## YOUR ASSIGNMENT
Set down the listing exactly as given, minus images.

## MATERIAL PROVIDED
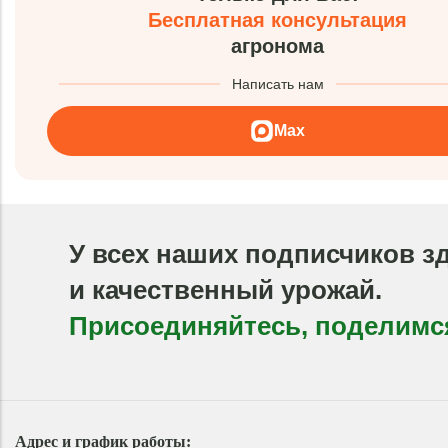
Бесплатная консультация
агронома
Написать нам
Max
У всех наших подписчиков з
и качественный урожай.
Присоединяйтесь, поделимс
Адрес и график работы:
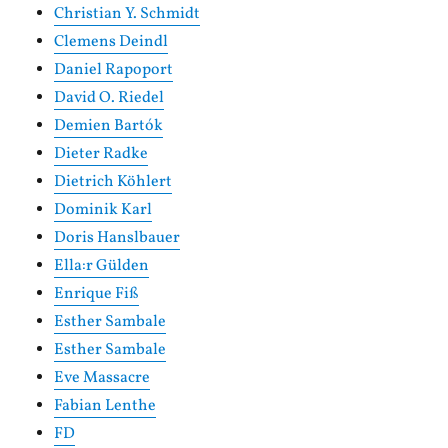
Christian Y. Schmidt
Clemens Deindl
Daniel Rapoport
David O. Riedel
Demien Bartók
Dieter Radke
Dietrich Köhlert
Dominik Karl
Doris Hanslbauer
Ella:r Gülden
Enrique Fiß
Esther Sambale
Esther Sambale
Eve Massacre
Fabian Lenthe
FD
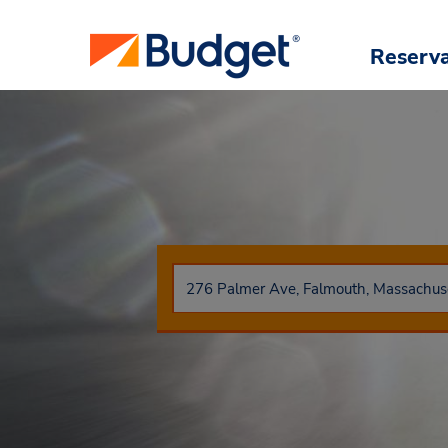
Reserv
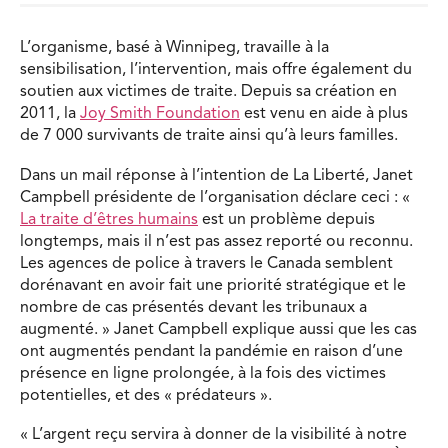
L’organisme, basé à Winnipeg, travaille à la
sensibilisation, l’intervention, mais offre également du
soutien aux victimes de traite. Depuis sa création en
2011, la
Joy Smith Foundation
est venu en aide à plus
de 7 000 survivants de traite ainsi qu’à leurs familles.
Dans un mail réponse à l’intention de La Liberté, Janet
Campbell présidente de l’organisation déclare ceci : «
La traite d’êtres humains
est un problème depuis
longtemps, mais il n’est pas assez reporté ou reconnu.
Les agences de police à travers le Canada semblent
dorénavant en avoir fait une priorité stratégique et le
nombre de cas présentés devant les tribunaux a
augmenté. » Janet Campbell explique aussi que les cas
ont augmentés pendant la pandémie en raison d’une
présence en ligne prolongée, à la fois des victimes
potentielles, et des « prédateurs ».
« L’argent reçu servira à donner de la visibilité à notre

## EXPECTED ANSWER
Бесплатная консультация
агронома
Написать нам
Max
У всех наших подписчиков з
и качественный урожай.
Присоединяйтесь, поделимс
Адрес и график работы:
Christian Y. Schmidt
Clemens Deindl
Daniel Rapoport
David O. Riedel
Demien Bartók
Dieter Radke
Dietrich Köhlert
Dominik Karl
Doris Hanslbauer
Ella:r Gülden
Enrique Fiß
Esther Sambale
Esther Sambale
Eve Massacre
Fabian Lenthe
FD
Reserv
L’organisme, basé à Winnipeg, travaille à la
sensibilisation, l’intervention, mais offre également du
soutien aux victimes de traite. Depuis sa création en
2011, la
Joy Smith Foundation
est venu en aide à plus
de 7 000 survivants de traite ainsi qu’à leurs familles.
Dans un mail réponse à l’intention de La Liberté, Janet
Campbell présidente de l’organisation déclare ceci : «
La traite d’êtres humains
est un problème depuis
longtemps, mais il n’est pas assez reporté ou reconnu.
Les agences de police à travers le Canada semblent
dorénavant en avoir fait une priorité stratégique et le
nombre de cas présentés devant les tribunaux a
augmenté. » Janet Campbell explique aussi que les cas
ont augmentés pendant la pandémie en raison d’une
présence en ligne prolongée, à la fois des victimes
potentielles, et des « prédateurs ».
« L’argent reçu servira à donner de la visibilité à notre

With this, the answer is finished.